BEGIN AVAILABLE DATA
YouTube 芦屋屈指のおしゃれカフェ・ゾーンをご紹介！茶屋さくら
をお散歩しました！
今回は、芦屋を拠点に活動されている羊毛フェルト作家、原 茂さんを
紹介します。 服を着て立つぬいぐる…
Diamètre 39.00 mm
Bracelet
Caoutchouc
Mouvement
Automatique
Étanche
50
END AVAILABLE DATA
BEGIN AVAILABLE DATA
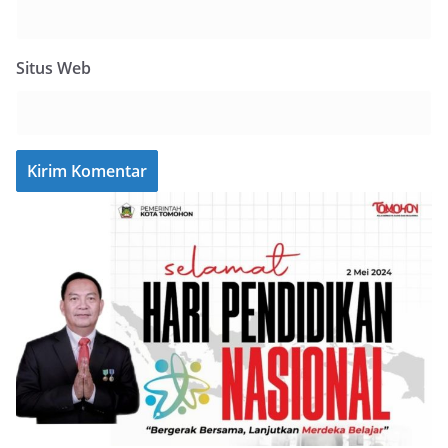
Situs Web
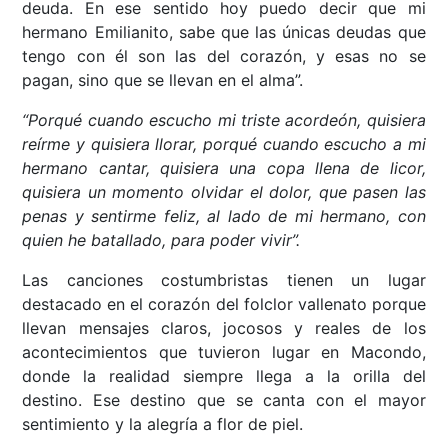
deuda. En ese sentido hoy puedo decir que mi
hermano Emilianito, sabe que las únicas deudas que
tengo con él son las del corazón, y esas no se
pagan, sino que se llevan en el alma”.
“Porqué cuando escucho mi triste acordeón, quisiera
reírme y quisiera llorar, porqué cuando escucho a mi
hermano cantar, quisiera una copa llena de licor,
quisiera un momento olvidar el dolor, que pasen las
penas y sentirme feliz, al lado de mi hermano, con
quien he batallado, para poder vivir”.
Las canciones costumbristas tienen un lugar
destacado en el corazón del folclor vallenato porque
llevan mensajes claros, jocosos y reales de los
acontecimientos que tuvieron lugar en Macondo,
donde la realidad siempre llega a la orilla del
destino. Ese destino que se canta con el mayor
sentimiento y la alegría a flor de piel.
END AVAILABLE DATA
BEGIN AVAILABLE DATA
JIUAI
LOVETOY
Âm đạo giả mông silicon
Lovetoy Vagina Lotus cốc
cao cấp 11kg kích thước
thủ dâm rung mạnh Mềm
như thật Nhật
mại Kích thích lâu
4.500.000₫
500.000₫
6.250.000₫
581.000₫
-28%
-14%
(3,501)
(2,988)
END AVAILABLE DATA
> [WHAT YOU ARE ASKED TO DO]
Reproduce, word for word and in full, only the lines above that start at the line with "destino. Ese destino" and run through the line with "sentimiento y la alegría a flor de piel.", both ends included.

> [WRITTEN SOLUTION]
destino. Ese destino que se canta con el mayor
sentimiento y la alegría a flor de piel.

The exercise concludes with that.